Essonne : VIDÉO. Un autocar prend feu sur l’A6, les étudiants parviennent à s’extirper in extremis


(capture écran vidéo amateur)

L’incendie de cet autocar sur l’autoroute A6 ce dimanche matin aurait pu se solder par un drame mais les étudiants qui étaient à l’intérieur sont parvenus à sortir rapidement du véhicule. Une enquête a été ouverte.


Il s’en est fallu de peu. Il était 5h40 ce dimanche matin lorsque l’autocar qui ramenait des étudiants de l’IUT de Sceaux (Hauts-de-Seine) s’est embrasé. La majorité d’entre-eux dormaient après un séjour d’une semaine au ski à Risoul (Hautes-Alpes) explique Le Parisien.

L’incendie s’est déclaré au niveau de la climatisation installée à l’intérieur du bus, au dessus des sièges. Par chance, une étudiante qui ne dormait pas a aperçu la première flamme et le dégagement de fumée. Elle a tout de suite hurlé pour réveiller ses camarades.

« Sans elle je pense qu’il y aurait eu des morts, heureusement aussi qu’on est tous majeurs, qu’on s’est bien comportés et qu’on est vite sortis » raconte Richard, l’un des passagers, au journal francilien.

La porte arrière du bus ne fonctionnait pas

Le conducteur s’est alors arrêté sur la bande d’arrêt d’urgence alors que le feu avait déjà commencé à se propager dans l’autocar. Certains étudiants ont tenté de maitriser l’incendie avec leurs pulls, sans y parvenir. D’autres ont essayé de briser les vitres avec les brises-glace, en vain.

Alors que la porte arrière de l’autocar ne pouvait pas s’ouvrir, les passagers sont tous parvenus à sortir par la porte située à l’avant du véhicule, dans une scène de panique, tandis que la fumée avait envahi l’habitacle. 20 minutes plus tard, le bus était carbonisé. Fort heureusement, tout le monde est sorti à temps.
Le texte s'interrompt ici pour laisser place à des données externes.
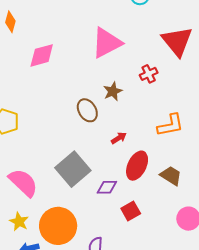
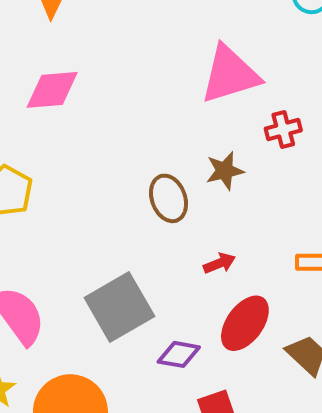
pink diamond: (42, 55) -> (52, 90), moved
red cross: (149, 74) -> (283, 130), moved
L’état de l’autocar mis en cause

Des étudiants ont tenté d’utiliser les deux extincteurs se trouvant dans le bus, mais ils ne fonctionnaient pas. « Le bus était vétuste et abîmé » a raconté Vincent, le responsable du bureau des étudiants (BDE) de l’IUT qui a organisé le voyage scolaire. Ce dernier a décidé de déposer plainte.

Le transport et l’hébergement avaient été confiés à une agence de voyage qui a elle-même sous-traité le trajet en autocar, à une entreprise.

« Il ne faut plus jamais que ce genre de choses puisse se reproduire, avance Richard. Je ne m’y connais pas en mécanique, mais des voyants d’alerte sont restés allumés durant tout le trajet sur le tableau de bord du conducteur » a ajouté Vincent.

Une enquête ouverte

De nombreux étudiants restent sous le choc. « On a perdu beaucoup de choses dans l’incendie, les téléphones, les vêtements, les ordinateurs, mais ce n’est pas grave. Le problème c’est le choc psychologique. Je n’ai pas dormi. Je repense à tout ça, je revois les images, j’entends les cris », a témoigné Vanessa au Parisien.

Une enquête a été ouverte par le parquet d’Évry.